DESCRIPTION OF THE TASK => Write out the entire listing below exactly as it appears, minus any pictures.

Segment Start: AVAILABLE RECORDS

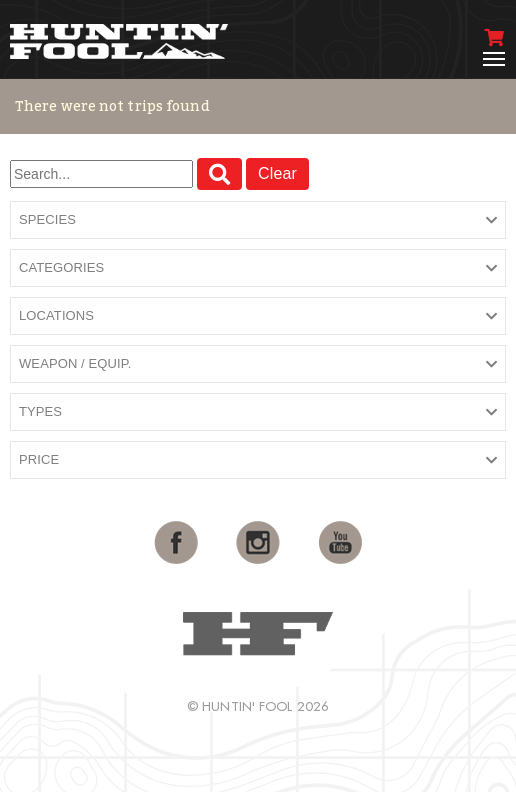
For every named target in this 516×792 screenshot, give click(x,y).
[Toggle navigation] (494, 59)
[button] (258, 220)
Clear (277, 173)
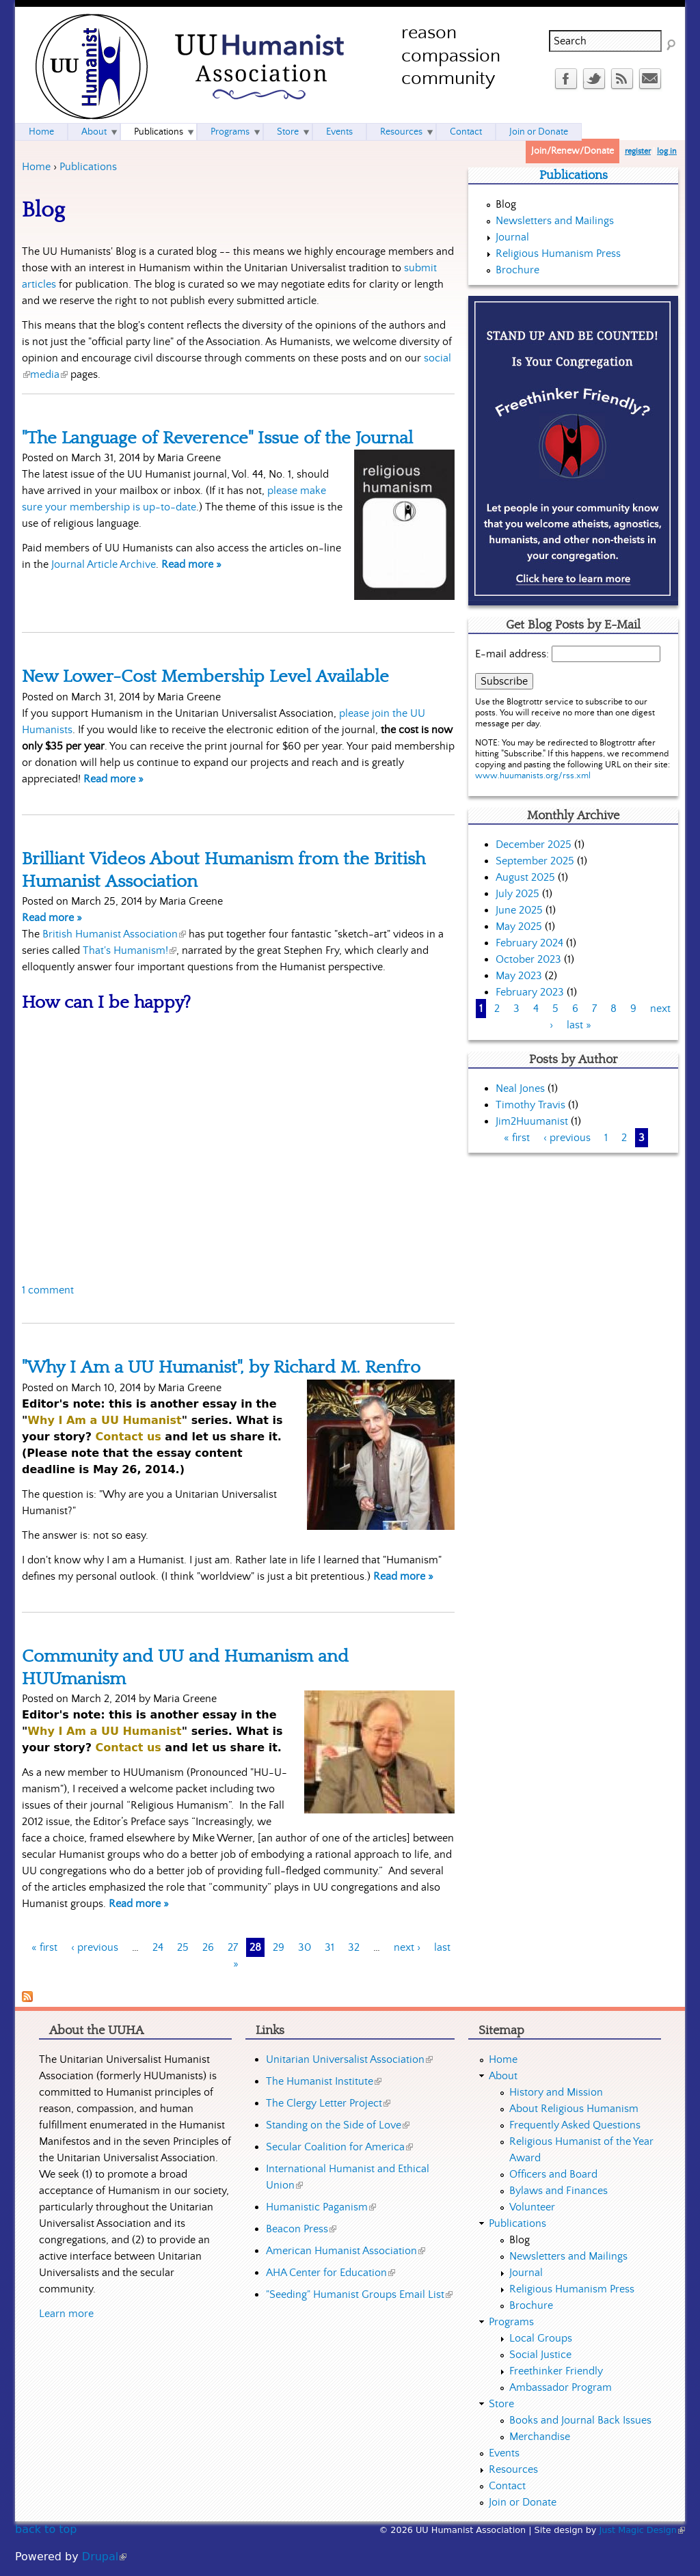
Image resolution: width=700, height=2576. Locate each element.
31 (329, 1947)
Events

Segment End: AVAILABLE RECORDS

TASK ANSWER =>
For every named target in this 516×792 screenshot, give click(x,y).
[Toggle navigation] (494, 59)
[button] (258, 220)
Clear (277, 173)
Image resolution: width=700, height=2576. Locate each element.
31 (329, 1947)
Events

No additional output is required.